TV review: Netflix’s Locke & Key adds light to darkness

Based on Joe Hill and Gabriel Rodríguez's grim comic books, this fantasy series finds interesting middle ground between Edward Gorey and Lemony Snicket


LOCKE & KEY (Carlton Cuse, Meredith Averill). All 10 episodes streaming on Netflix Canada Friday (February 7). Rating: NNNN


Each episode of Locke & Key opens with sprightly theme music and a pen-and-ink title treatment that recalls the mildly creepy illustrations of Edward Gorey. Fans of the source comics might wonder why Joe Hill and Gabriel Rodríguez’s relentlessly grim series suddenly feels like a lost Lemony Snicket story… but stay with it. The show finds a middle ground that’s pretty interesting.

Developed for television by Carlton Cuse and Meredith Averill, Netflix’s Locke & Key works surprisingly well as a teen-friendly spook-house series – you know, the sort of thing you might expect from the co-creators of Lost and The Haunting Of Hill House, and the network that brought you Stranger Things and will do almost anything to replicate that show’s culture-dominating impact.

And while that approach might alienate hardcore fans, the spirit of Hill and Rodríguez’s Locke & Key is still there: this is story about temptation and power, and how good intentions can lead to terrible results, all twisted up in one family’s history with some magic keys.

Connor Jessup, Emilia Jones and Jackson Robert Scott star as Tyler, Kinsey and Bode Locke, newly arrived with their mother Nina (Scandal’s Darby Stanchfield) at their murdered father’s ancestral New England home before too long, little Bode starts finding keys hidden around the manse and discovering their uncanny uses. And not long after that, he meets a woman (Acquainted’s Laysla De Oliveira) who wants those keys very, very badly. It seems some very weird stuff happened in Matheson, Massachusetts, 30 years ago… and more is on the way.

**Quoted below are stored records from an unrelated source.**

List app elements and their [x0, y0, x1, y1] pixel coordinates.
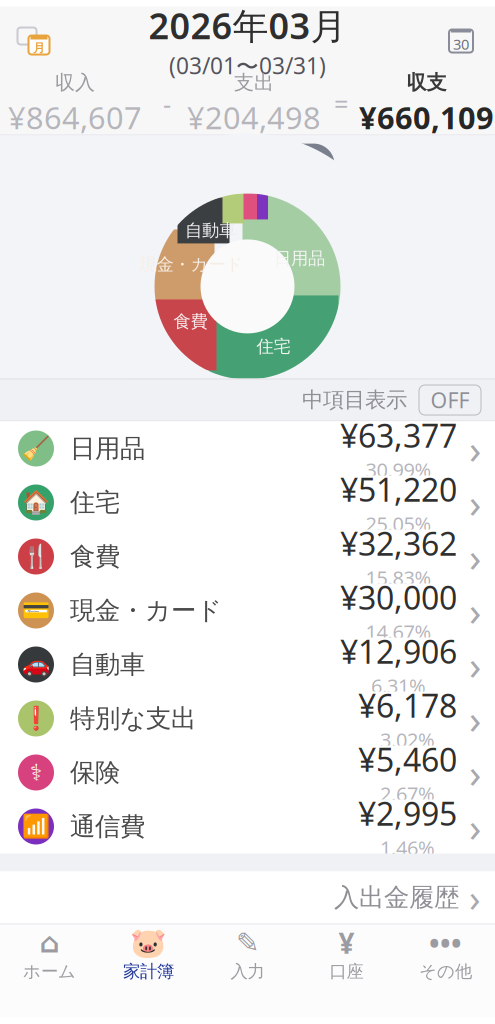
- staticText: ›: [469, 800, 481, 853]
- staticText: 住宅: [70, 487, 120, 518]
- staticText: 14.67%: [366, 618, 432, 645]
- staticText: =: [334, 87, 348, 121]
- button[interactable]: 入出金履歴: [0, 872, 495, 924]
- staticText: 収支: [406, 70, 446, 95]
- staticText: 特別な支出: [70, 703, 196, 734]
- button[interactable]: 🍴: [0, 530, 495, 584]
- staticText: ホーム: [23, 961, 76, 982]
- staticText: ›: [469, 692, 481, 745]
- staticText: ⚕: [30, 760, 42, 785]
- staticText: 2026年03月: [148, 2, 346, 49]
- staticText: ¥6,178: [358, 684, 457, 726]
- staticText: 6.31%: [371, 672, 426, 699]
- staticText: 1.46%: [380, 834, 435, 861]
- staticText: 現金・カード: [70, 595, 222, 626]
- staticText: 3.02%: [380, 726, 435, 753]
- staticText: 🍴: [22, 544, 50, 570]
- staticText: 自動車: [185, 220, 236, 241]
- button[interactable]: ¥: [297, 924, 396, 988]
- staticText: 収入: [55, 70, 95, 95]
- staticText: 日用品: [274, 248, 325, 269]
- button[interactable]: 🧹: [0, 422, 495, 476]
- button[interactable]: OFF: [419, 385, 481, 415]
- staticText: ⌂: [40, 927, 60, 959]
- staticText: 現金・カード: [140, 254, 244, 275]
- button[interactable]: ✎: [198, 924, 297, 988]
- staticText: ›: [469, 746, 481, 799]
- staticText: 食費: [70, 541, 120, 572]
- staticText: ¥: [338, 924, 354, 962]
- staticText: 通信費: [70, 811, 145, 842]
- staticText: •••: [429, 924, 462, 962]
- button[interactable]: 🚗: [0, 638, 495, 692]
- staticText: ›: [469, 638, 481, 691]
- staticText: その他: [419, 961, 472, 982]
- button[interactable]: ⌂: [0, 924, 99, 988]
- staticText: ❗: [22, 706, 50, 732]
- staticText: 15.83%: [366, 564, 432, 591]
- staticText: 保険: [70, 757, 120, 788]
- staticText: 💳: [22, 598, 50, 624]
- staticText: 口座: [330, 961, 364, 982]
- button[interactable]: ⚕: [0, 746, 495, 800]
- staticText: ¥2,995: [358, 792, 457, 834]
- staticText: ›: [469, 873, 481, 922]
- staticText: 🐷: [130, 926, 167, 960]
- staticText: ›: [469, 530, 481, 583]
- staticText: 日用品: [70, 433, 145, 464]
- button[interactable]: •••: [396, 924, 495, 988]
- staticText: ›: [469, 476, 481, 529]
- button[interactable]: 🐷: [99, 924, 198, 988]
- staticText: ¥63,377: [340, 414, 457, 456]
- staticText: ¥32,362: [340, 522, 457, 564]
- button[interactable]: 月表示切替: [8, 15, 60, 67]
- staticText: 30: [453, 34, 469, 54]
- button[interactable]: 📶: [0, 800, 495, 854]
- staticText: (03/01〜03/31): [169, 50, 326, 80]
- button[interactable]: 🏠: [0, 476, 495, 530]
- staticText: 入力: [230, 961, 264, 982]
- staticText: 30.99%: [366, 456, 432, 483]
- staticText: ¥660,109: [359, 97, 494, 138]
- button[interactable]: カレンダー: [435, 15, 487, 67]
- staticText: 支出: [234, 70, 274, 95]
- staticText: 入出金履歴: [334, 882, 459, 913]
- staticText: 住宅: [256, 336, 290, 357]
- staticText: ✎: [236, 927, 259, 959]
- staticText: 月: [33, 41, 45, 55]
- button[interactable]: 支出: [248, 144, 334, 185]
- staticText: ¥5,460: [358, 738, 457, 780]
- staticText: 🏠: [22, 490, 50, 516]
- staticText: 🚗: [22, 652, 50, 678]
- staticText: 📶: [22, 814, 50, 840]
- staticText: ¥864,607: [8, 97, 142, 138]
- staticText: -: [163, 87, 171, 121]
- staticText: OFF: [430, 386, 470, 414]
- staticText: ¥204,498: [187, 97, 321, 138]
- staticText: 家計簿: [123, 961, 174, 982]
- staticText: 食費: [174, 311, 208, 332]
- staticText: ¥12,906: [340, 630, 457, 672]
- staticText: ›: [469, 422, 481, 475]
- button[interactable]: 💳: [0, 584, 495, 638]
- staticText: 自動車: [70, 649, 145, 680]
- staticText: ›: [469, 584, 481, 637]
- staticText: 🧹: [22, 436, 50, 462]
- staticText: ¥51,220: [340, 468, 457, 510]
- staticText: ¥30,000: [340, 576, 457, 618]
- button[interactable]: ❗: [0, 692, 495, 746]
- staticText: 25.05%: [366, 510, 432, 537]
- staticText: 中項目表示: [302, 387, 407, 413]
- staticText: 2.67%: [380, 780, 435, 807]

(Yeah, I know, it was the same in Stephen King’s It, the recent adaptation of which featured Scott as the doomed Georgie Denbrough Hill borrows a couple of concepts from his dad’s monster opus, another being that adults have trouble retaining knowledge or memories of magic, while only the young can perceive what’s really going on. Given that a key theme of Locke & Key is the distance between parents and children, it feels sweet rather than opportunistic.)

Jessup and Jones get the meatiest roles, working the elder siblings’ guilt, fear and anger issues into their more mundane high-school drama, while Stanchfield has plenty to do as the grieving mother trying to understand why her kids are freaking out all the time. (Sherri Saum of The Fosters and Supernatural’s Steven Williams play Matheson townsfolk who serve as her sounding boards.)

Unusual for a Netflix series, the season is impressively well-paced: TV vets Michael Morris, Tim Southam, Mark Tonderai, Dawn Wilkinson and Vincenzo Natali directing two episodes apiece, finding room to tell complete stories in every episode while also advancing the show’s master narrative. (The project has been in development for a decade – it started out at Fox – which might explain its fondness for a classical episodic structure.)

Cuse and Averill manage to hit the key beats of the comics without being beholden to their plotting, which is nice, and even though Locke & Key ends with a blatant set-up for a second season – as all genre shows must, nowadays – it’s an appealing one. Let’s see where it goes.